## Your assignment
For the copy, please give all of the data again exactly and leave the pictures out.

## Raw data
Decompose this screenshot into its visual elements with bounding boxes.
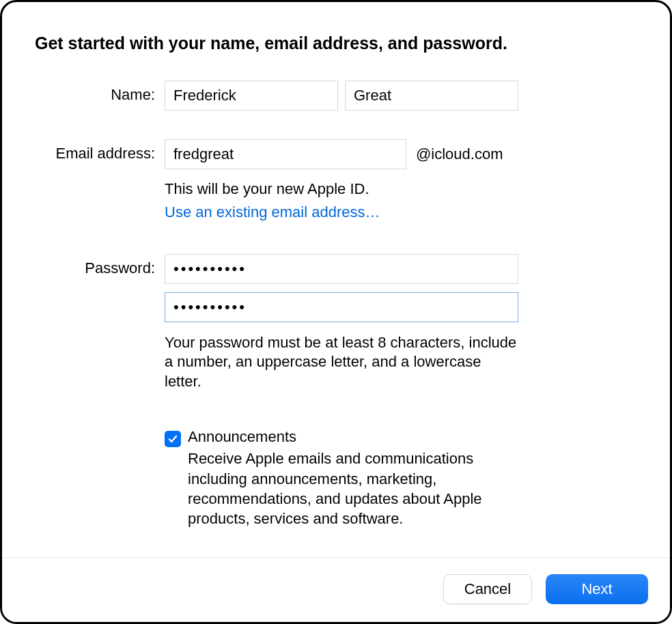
announcements-checkbox[interactable] bbox=[165, 431, 181, 447]
password-label: Password: bbox=[35, 254, 165, 277]
first-name-input[interactable] bbox=[165, 81, 338, 111]
password-row: Password: Your password must be at least… bbox=[35, 254, 637, 392]
email-input[interactable] bbox=[165, 139, 406, 169]
checkmark-icon bbox=[167, 434, 178, 444]
password-requirements-text: Your password must be at least 8 charact… bbox=[165, 333, 520, 392]
last-name-input[interactable] bbox=[345, 81, 518, 111]
next-button[interactable]: Next bbox=[546, 574, 648, 604]
email-helper-text: This will be your new Apple ID. bbox=[165, 179, 637, 199]
name-row: Name: bbox=[35, 81, 637, 111]
cancel-button[interactable]: Cancel bbox=[443, 574, 532, 604]
password-input[interactable] bbox=[165, 254, 518, 284]
announcements-row: Announcements Receive Apple emails and c… bbox=[35, 428, 637, 528]
name-label: Name: bbox=[35, 81, 165, 104]
signup-dialog: Get started with your name, email addres… bbox=[0, 0, 672, 624]
email-domain-suffix: @icloud.com bbox=[416, 145, 503, 163]
page-title: Get started with your name, email addres… bbox=[35, 33, 637, 53]
email-label: Email address: bbox=[35, 139, 165, 162]
email-row: Email address: @icloud.com This will be … bbox=[35, 139, 637, 221]
dialog-footer: Cancel Next bbox=[2, 557, 670, 622]
password-confirm-input[interactable] bbox=[165, 292, 518, 322]
use-existing-email-link[interactable]: Use an existing email address… bbox=[165, 203, 380, 221]
announcements-label[interactable]: Announcements bbox=[188, 428, 536, 446]
announcements-description: Receive Apple emails and communications … bbox=[188, 449, 536, 528]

## Solution
Decompose this screenshot into its visual elements with bounding boxes.
announcements-checkbox[interactable] bbox=[165, 431, 181, 447]
password-label: Password: bbox=[35, 254, 165, 277]
first-name-input[interactable] bbox=[165, 81, 338, 111]
password-row: Password: Your password must be at least… bbox=[35, 254, 637, 392]
email-input[interactable] bbox=[165, 139, 406, 169]
checkmark-icon bbox=[167, 434, 178, 444]
password-requirements-text: Your password must be at least 8 charact… bbox=[165, 333, 520, 392]
last-name-input[interactable] bbox=[345, 81, 518, 111]
next-button[interactable]: Next bbox=[546, 574, 648, 604]
email-helper-text: This will be your new Apple ID. bbox=[165, 179, 637, 199]
name-row: Name: bbox=[35, 81, 637, 111]
cancel-button[interactable]: Cancel bbox=[443, 574, 532, 604]
password-input[interactable] bbox=[165, 254, 518, 284]
announcements-row: Announcements Receive Apple emails and c… bbox=[35, 428, 637, 528]
name-label: Name: bbox=[35, 81, 165, 104]
signup-dialog: Get started with your name, email addres… bbox=[0, 0, 672, 624]
email-domain-suffix: @icloud.com bbox=[416, 145, 503, 163]
page-title: Get started with your name, email addres… bbox=[35, 33, 637, 53]
email-label: Email address: bbox=[35, 139, 165, 162]
email-row: Email address: @icloud.com This will be … bbox=[35, 139, 637, 221]
dialog-footer: Cancel Next bbox=[2, 557, 670, 622]
password-confirm-input[interactable] bbox=[165, 292, 518, 322]
use-existing-email-link[interactable]: Use an existing email address… bbox=[165, 203, 380, 221]
announcements-label[interactable]: Announcements bbox=[188, 428, 536, 446]
announcements-description: Receive Apple emails and communications … bbox=[188, 449, 536, 528]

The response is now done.